Amazing to see the foresight back in 2010, nice work Lx!

I've been playing around with the GrowBuddy app on windows10 and am enjoying the functionality and interface.


----------



## Iyaogeh Lucky (Mar 8, 2019)

Thank you very much for providing our community with your software! HERB.IQ I really like it because the application store data in encrypted XML files to track the progress of plants, nutrient levels, environment, smoke effects, strain characteristics for breeding,


----------



## grcraze11 (Mar 14, 2019)

I cannot seem to get it to download... Can i get some help i would love to try it out!


----------



## 710slickxx (Apr 3, 2019)

KaviarMan said:


> Is there ant options for me to grow some in my apartments and stay unnoticed ?


Black hat stealth nuts button


----------



## Dank You, More Please (Apr 4, 2019)

Hey I'm a developer and would love to help you out with this, maybe turn it into a phone app? Do y'all have a GitHub for this?
Message me if you want any help!


----------



## Grow for fun only (Apr 9, 2019)

Dank You said:


> Hey I'm a developer and would love to help you out with this, maybe turn it into a phone app? Do y'all have a GitHub for this?
> Message me if you want any help!


 if can make it as a App on phone, i would like to use your app .lol


----------



## TreeFiddy350 (Apr 9, 2019)

That would be REALLY cool to have something like this


----------



## Island Tyme (Sep 10, 2019)

Is this still functional ? For Mac ?


----------



## IslandGrows (Nov 22, 2019)

Windows forms is a little out dated no? I would think a web app or something would be more suitable


----------



## Grow for fun only (Nov 25, 2019)

haha, how about consider add it on the smart watch, like see the Science fiction movies, ppl touch the watch or speak to the watch then everything were to be controlled, love this to be happened one day .


----------



## Grow for fun only (Nov 29, 2019)

You guys thanksgiving day get some rock things there？
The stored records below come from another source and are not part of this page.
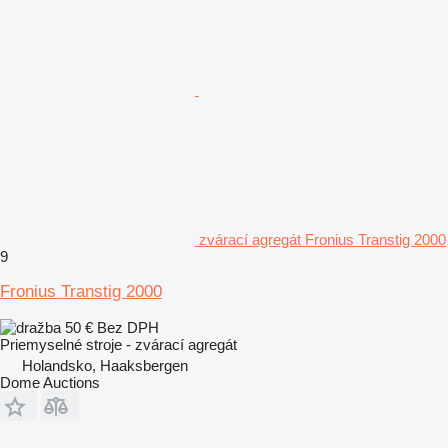
zvárací agregát Fronius Transtig 2000
9
Fronius Transtig 2000
50 €
Bez DPH
Priemyselné stroje - zvárací agregát
Holandsko, Haaksbergen
Dome Auctions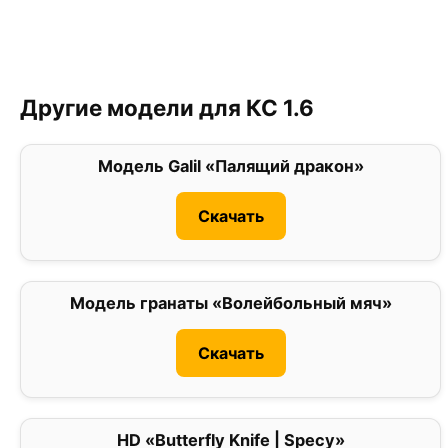
Другие модели для КС 1.6
Модель Galil «Палящий дракон»
0
Скачать
Модель гранаты «Волейбольный мяч»
0
Скачать
HD «Butterfly Knife | Specy»
0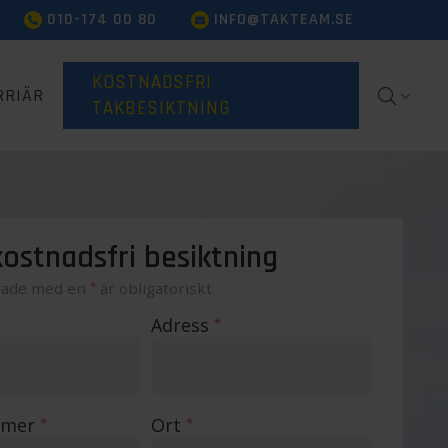
010-174 00 80
INFO@TAKTEAM.SE
KOSTNADSFRI
RRIÄR
TAKBESIKTNING
ostnadsfri besiktning
rade med en
*
är obligatoriskt
Adress
*
mmer
Ort
*
*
？？ I did the crazy shopping on this blackfriday , added the filter , fan, yoyo, nutrients, fertilizer and light kit , almost everything for grow . lol thanks all best thanksgiving love my new tsl2000, strains rock soon .


----------



## XDabxdoubx (Dec 22, 2019)

Computer Vision IOT Set up


One thing I can say, is anyone with any real growing experience would know how foolish this endeavor is.



www.rollitup.org





I'm still working on the User interface part of the project but I'm currently using A.I. in my grow and using a raspberry pi/jetson tX2 to power it with computer vision stuff


----------



## XDabxdoubx (Dec 23, 2019)

This might help collect data


----------



## Old Newb (Dec 28, 2019)

I created an account just post this. Thank you very much for creating it. I spent a bit of time trying to find something similar but came up empty.


----------



## XDabxdoubx (Dec 28, 2019)

I'm in the starting process of teaching how to create your own custom software for a greenhouse environment using unity


----------



## 2com (Dec 31, 2019)

I sorta think rollitup forums section should havea section just for this, and I don't know what to call it. FOSS subforum? DIY software subforum? This typs of thing doesn't get anywhere near the attention and appreciation that it deserves, in my opinion. "Software" costs nothing to replicate and share. It takes time and passion to write, develop, test, etc. But once it's made, it's endlessly reproducible for zero cost. And there are people with the ability, _and_ desire to put their time into these projects _with_ the goal of making the resulting "product" free software (for example, for a hardware build).

It's amazing.
Thanks to the OP, and all the people who've done similar or offered to contribute. I fucking love it.


----------



## XDabxdoubx (Dec 31, 2019)

https://github.com/adamdarko/UnityGardenController hey guys I made a github for my garden controller. Currently need to commit changes because I added arduino support on my system and ios/android has been test as well as raspberry pi and linux


----------



## Grow for fun only (Jan 3, 2020)

Looks great there, haha when it comes out the controller, I would like to add it into my canopy to take care of my lovely strains. my plants now under the sp250 lamp so happy so far. i think i will get some new staffs for my girls to make them more happy .


----------



## ganjatrain (Jan 15, 2020)

LuciferX said:


> Wanted to let everyone know about a project I started called HERB.IQ, is open source and completely free. We currently have 2 developers and 2 bug testers working on the project including myself. We just put out our first stable release today, you can get it on our main site at sourceforge or our backup site on codeplex:
> 
> https://sourceforge.net/projects/herbiq
> http://herbiq.codeplex.com/
> ...


I am going to check it!


----------



## led1k (Jan 17, 2020)

XDabxdoubx said:


> https://github.com/adamdarko/UnityGardenController hey guys I made a github for my garden controller. Currently need to commit changes because I added arduino support on my system and ios/android has been test as well as raspberry pi and linux


Very interested in the pi version. What's the latest?


----------



## Onymous21 (Jan 17, 2020)

2com said:


> I sorta think rollitup forums section should havea section just for this, and I don't know what to call it. FOSS subforum? DIY software subforum? This typs of thing doesn't get anywhere near the attention and appreciation that it deserves, in my opinion. "Software" costs nothing to replicate and share. It takes time and passion to write, develop, test, etc. But once it's made, it's endlessly reproducible for zero cost. And there are people with the ability, _and_ desire to put their time into these projects _with_ the goal of making the resulting "product" free software (for example, for a hardware build).
> 
> It's amazing.
> Thanks to the OP, and all the people who've done similar or offered to contribute. I fucking love it.


Automation and Analytics


----------



## XDabxdoubx (Jan 19, 2020)

led1k said:


> Very interested in the pi version. What's the latest?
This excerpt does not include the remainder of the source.